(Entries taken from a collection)
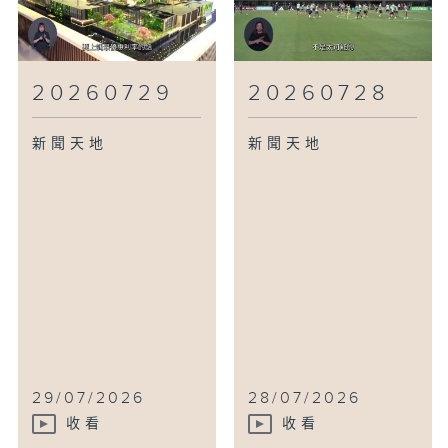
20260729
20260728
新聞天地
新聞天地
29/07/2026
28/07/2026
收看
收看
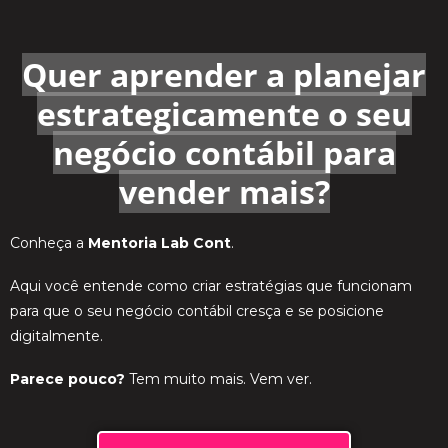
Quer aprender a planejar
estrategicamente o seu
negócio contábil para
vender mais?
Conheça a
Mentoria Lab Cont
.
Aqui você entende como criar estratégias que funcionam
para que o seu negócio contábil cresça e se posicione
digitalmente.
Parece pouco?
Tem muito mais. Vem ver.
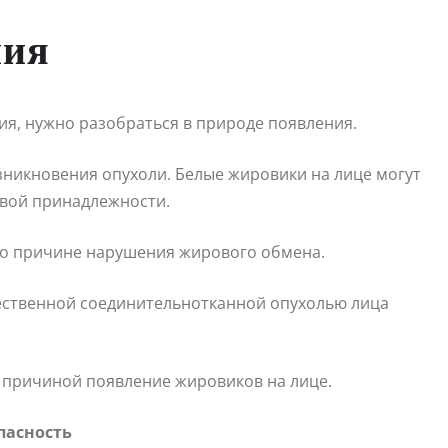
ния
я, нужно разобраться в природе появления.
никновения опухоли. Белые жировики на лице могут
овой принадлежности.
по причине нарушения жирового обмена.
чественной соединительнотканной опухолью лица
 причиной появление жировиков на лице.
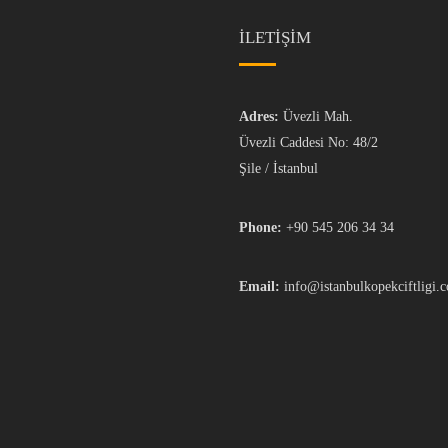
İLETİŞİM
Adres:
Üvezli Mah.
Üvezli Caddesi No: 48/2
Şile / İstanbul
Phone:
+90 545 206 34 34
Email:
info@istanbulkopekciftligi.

==

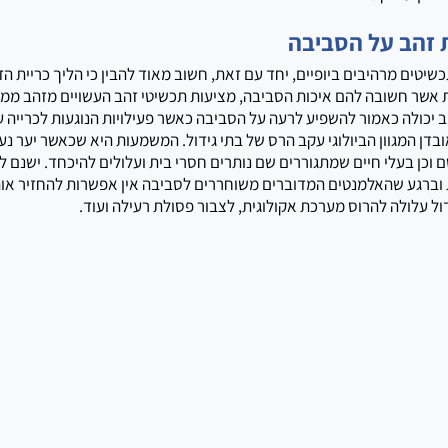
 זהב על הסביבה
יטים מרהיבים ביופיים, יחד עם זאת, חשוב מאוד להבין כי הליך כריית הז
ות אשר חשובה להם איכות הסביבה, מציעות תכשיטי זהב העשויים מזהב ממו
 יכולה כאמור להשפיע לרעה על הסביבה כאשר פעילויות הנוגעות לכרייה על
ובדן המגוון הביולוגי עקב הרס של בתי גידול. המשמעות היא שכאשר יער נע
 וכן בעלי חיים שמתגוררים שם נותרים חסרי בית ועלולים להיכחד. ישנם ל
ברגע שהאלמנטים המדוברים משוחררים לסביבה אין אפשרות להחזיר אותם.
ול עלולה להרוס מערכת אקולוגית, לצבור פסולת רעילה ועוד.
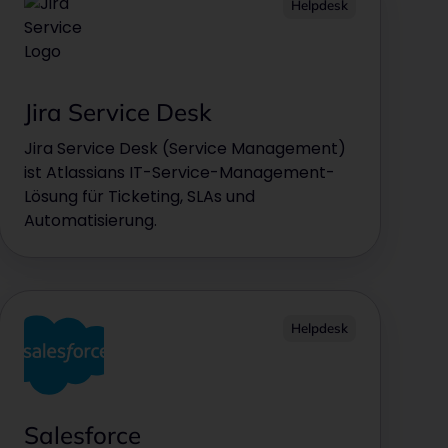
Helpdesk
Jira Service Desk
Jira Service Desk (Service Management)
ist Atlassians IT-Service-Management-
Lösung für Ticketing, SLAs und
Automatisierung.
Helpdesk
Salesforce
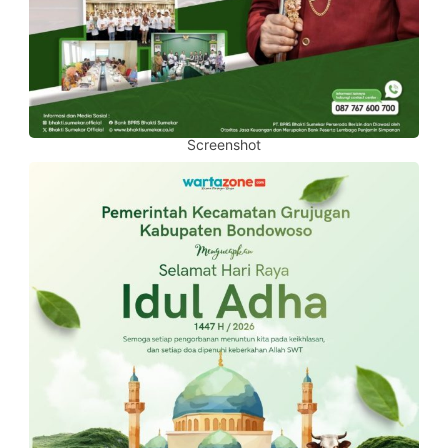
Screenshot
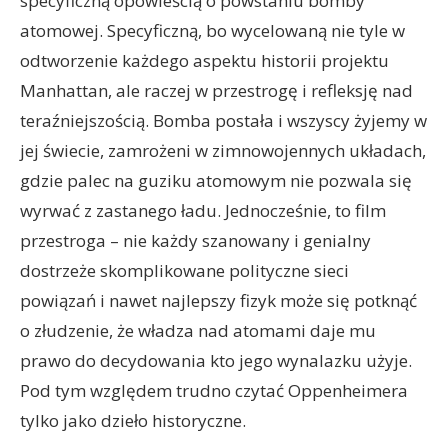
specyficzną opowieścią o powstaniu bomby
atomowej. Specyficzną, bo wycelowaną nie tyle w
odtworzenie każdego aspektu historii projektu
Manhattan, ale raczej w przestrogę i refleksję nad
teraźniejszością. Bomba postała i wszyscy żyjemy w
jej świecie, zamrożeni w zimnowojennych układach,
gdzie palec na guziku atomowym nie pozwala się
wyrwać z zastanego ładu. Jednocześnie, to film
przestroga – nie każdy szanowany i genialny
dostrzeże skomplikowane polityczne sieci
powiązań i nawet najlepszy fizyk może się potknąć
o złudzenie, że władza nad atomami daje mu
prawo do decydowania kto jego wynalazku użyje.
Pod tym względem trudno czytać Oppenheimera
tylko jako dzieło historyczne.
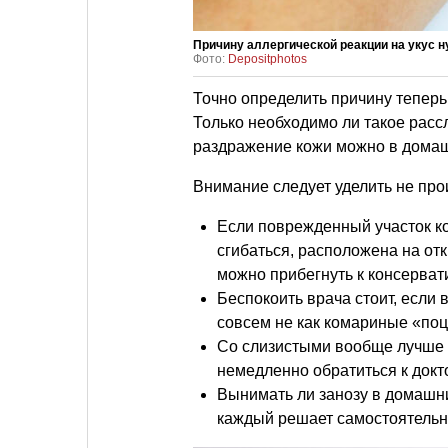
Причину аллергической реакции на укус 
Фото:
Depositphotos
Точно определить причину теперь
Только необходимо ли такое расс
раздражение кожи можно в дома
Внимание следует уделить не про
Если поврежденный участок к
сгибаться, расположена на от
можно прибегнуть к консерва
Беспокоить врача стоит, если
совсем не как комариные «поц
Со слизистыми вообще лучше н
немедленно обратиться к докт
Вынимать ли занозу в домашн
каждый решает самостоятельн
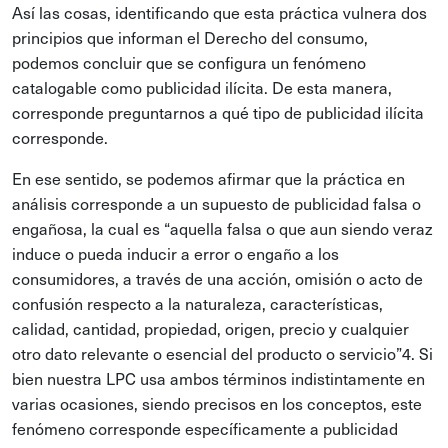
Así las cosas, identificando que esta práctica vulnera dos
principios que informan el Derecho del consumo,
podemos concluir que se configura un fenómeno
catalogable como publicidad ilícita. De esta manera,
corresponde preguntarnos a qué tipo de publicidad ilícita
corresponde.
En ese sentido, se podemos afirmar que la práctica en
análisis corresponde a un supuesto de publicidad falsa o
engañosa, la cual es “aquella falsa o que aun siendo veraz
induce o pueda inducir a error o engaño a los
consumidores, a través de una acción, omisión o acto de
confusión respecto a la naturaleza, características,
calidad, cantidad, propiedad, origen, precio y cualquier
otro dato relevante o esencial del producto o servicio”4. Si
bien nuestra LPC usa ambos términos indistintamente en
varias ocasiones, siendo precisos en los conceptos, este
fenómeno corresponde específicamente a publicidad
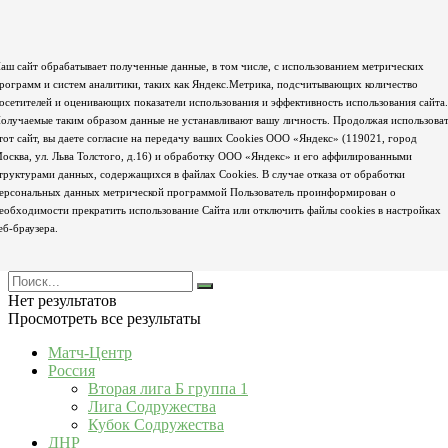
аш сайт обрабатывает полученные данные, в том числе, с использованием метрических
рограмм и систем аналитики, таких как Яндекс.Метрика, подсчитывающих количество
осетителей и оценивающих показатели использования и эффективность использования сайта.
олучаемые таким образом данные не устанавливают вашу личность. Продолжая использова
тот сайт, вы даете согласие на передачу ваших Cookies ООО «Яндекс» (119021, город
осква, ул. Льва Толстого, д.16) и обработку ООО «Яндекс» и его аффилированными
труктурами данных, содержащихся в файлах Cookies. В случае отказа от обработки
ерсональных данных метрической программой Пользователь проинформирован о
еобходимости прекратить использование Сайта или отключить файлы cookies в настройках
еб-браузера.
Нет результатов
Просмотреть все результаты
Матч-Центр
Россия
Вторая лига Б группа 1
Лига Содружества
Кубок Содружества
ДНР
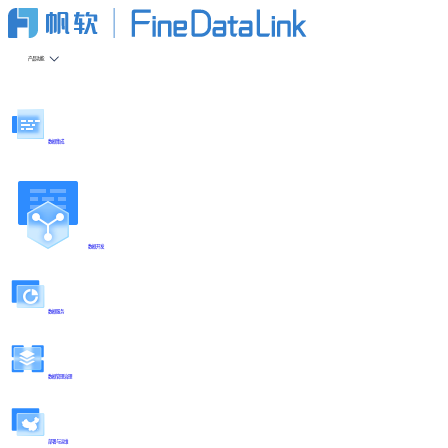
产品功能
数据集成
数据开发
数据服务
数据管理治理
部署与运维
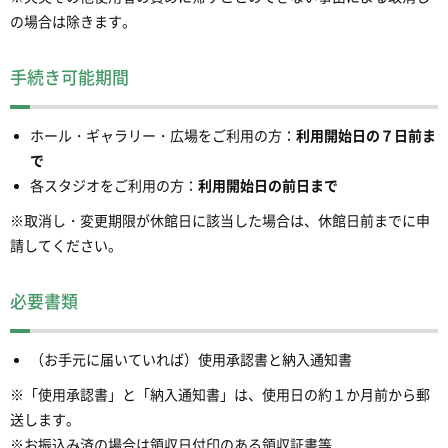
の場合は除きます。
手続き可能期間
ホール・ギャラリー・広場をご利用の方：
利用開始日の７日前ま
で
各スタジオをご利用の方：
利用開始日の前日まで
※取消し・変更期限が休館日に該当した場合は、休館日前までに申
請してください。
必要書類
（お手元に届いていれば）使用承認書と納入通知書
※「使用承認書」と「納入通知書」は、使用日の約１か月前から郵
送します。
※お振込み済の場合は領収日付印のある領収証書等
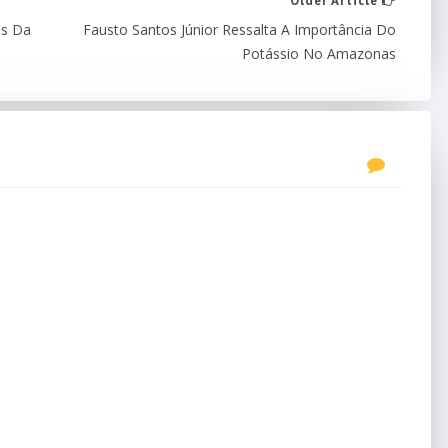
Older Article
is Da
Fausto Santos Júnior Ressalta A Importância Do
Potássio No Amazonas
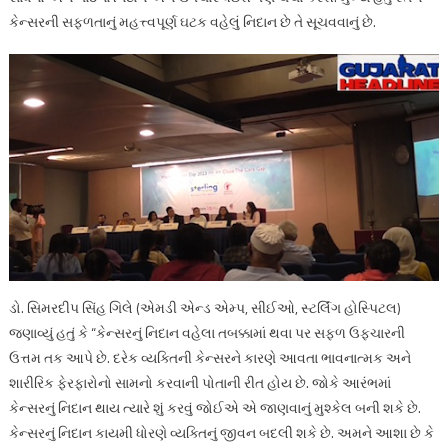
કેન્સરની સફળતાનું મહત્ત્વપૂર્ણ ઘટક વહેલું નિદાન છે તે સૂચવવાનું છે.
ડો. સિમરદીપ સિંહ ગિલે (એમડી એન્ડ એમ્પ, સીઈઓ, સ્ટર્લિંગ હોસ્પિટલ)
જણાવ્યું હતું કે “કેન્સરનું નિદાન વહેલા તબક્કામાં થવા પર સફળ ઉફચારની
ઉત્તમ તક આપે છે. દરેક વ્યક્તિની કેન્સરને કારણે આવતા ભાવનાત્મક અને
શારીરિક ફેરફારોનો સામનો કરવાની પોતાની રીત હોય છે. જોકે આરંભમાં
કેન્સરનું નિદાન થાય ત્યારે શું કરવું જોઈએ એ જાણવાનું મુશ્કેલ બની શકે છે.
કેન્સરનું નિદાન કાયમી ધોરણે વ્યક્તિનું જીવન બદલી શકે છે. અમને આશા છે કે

## Work instruction
Reproduce the entries exactly, from the line with "рограмм и систем" to the line with "જણાવ્યું હતું કે", both lines included, keeping no pictures.

## Result of the task
рограмм и систем аналитики, таких как Яндекс.Метрика, подсчитывающих количество
осетителей и оценивающих показатели использования и эффективность использования сайта.
олучаемые таким образом данные не устанавливают вашу личность. Продолжая использова
тот сайт, вы даете согласие на передачу ваших Cookies ООО «Яндекс» (119021, город
осква, ул. Льва Толстого, д.16) и обработку ООО «Яндекс» и его аффилированными
труктурами данных, содержащихся в файлах Cookies. В случае отказа от обработки
ерсональных данных метрической программой Пользователь проинформирован о
еобходимости прекратить использование Сайта или отключить файлы cookies в настройках
еб-браузера.
Нет результатов
Просмотреть все результаты
Матч-Центр
Россия
Вторая лига Б группа 1
Лига Содружества
Кубок Содружества
ДНР
产品功能
数据集成
数据开发
数据服务
数据管理治理
部署与运维
の場合は除きます。
手続き可能期間
ホール・ギャラリー・広場をご利用の方：
利用開始日の７日前ま
で
各スタジオをご利用の方：
利用開始日の前日まで
※取消し・変更期限が休館日に該当した場合は、休館日前までに申
請してください。
必要書類
（お手元に届いていれば）使用承認書と納入通知書
※「使用承認書」と「納入通知書」は、使用日の約１か月前から郵
送します。
※お振込み済の場合は領収日付印のある領収証書等
Older Article
is Da
Fausto Santos Júnior Ressalta A Importância Do
Potássio No Amazonas
કેન્સરની સફળતાનું મહત્ત્વપૂર્ણ ઘટક વહેલું નિદાન છે તે સૂચવવાનું છે.
ડો. સિમરદીપ સિંહ ગિલે (એમડી એન્ડ એમ્પ, સીઈઓ, સ્ટર્લિંગ હોસ્પિટલ)
જણાવ્યું હતું કે “કેન્સરનું નિદાન વહેલા તબક્કામાં થવા પર સફળ ઉફચારની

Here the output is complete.